Hand-grip strength predictive of heart attack and stroke risk
by Bruce Sylvester: Weakening grip strength is associated with increasing overall mortality and with increasing risk of heart attack or stroke, researchers from a large international study reported on May 13, 2015 in The Lancet.
“Grip strength could be an easy and inexpensive test to assess an individual’s risk of death and cardiovascular disease. Further research is needed to establish whether efforts to improve muscle strength are likely to reduce an individual’s risk of death and cardiovascular disease,” said lead investigator Darryl Leong, M.D., Ph.D, from the Population Health Research Institute, Hamilton Health Sciences and McMaster University, Hamilton, Canada.
The investigators from The Prospective Urban-Rural Epidemiology (PURE) study tracked for an average of four years 139,691 adult subjects, between 35 and 70 years-old, from 17 countries.
They measured grip strength using a handgrip dynamometer.

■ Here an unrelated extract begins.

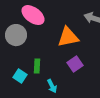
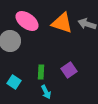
orange triangle: (68, 37) -> (62, 23), moved, turned 30
green rectangle: (37, 66) -> (41, 72), moved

They found that with every 5kg decline in grip strength there was a 16% increased risk of death from any cause, a 17% increased risk of cardiovascular death, a 17% increased risk of non-cardiovascular mortality, a 7% increased risk of having a heart attack and an 8% increased risk of stroke.
The associations persisted even after the investigators adjusted for differences in age, education level, employment status, physical activity level, and tobacco and alcohol use.
In an accompanying Comment, Professor Avan Aihie Sayer from the University of Southampton, Southampton, UK, and Professor Thomas Kirkwood from Newcastle University, Newcastle upon Tyne, UK wrote, “This is not a new idea, but findings from PURE add support. Loss of grip strength is unlikely to lie on a single final common pathway for the adverse effects of ageing, but it might be a particularly good marker of underlying ageing processes, perhaps because of the rarity of muscle-specific diseases contributing to change in muscle function.”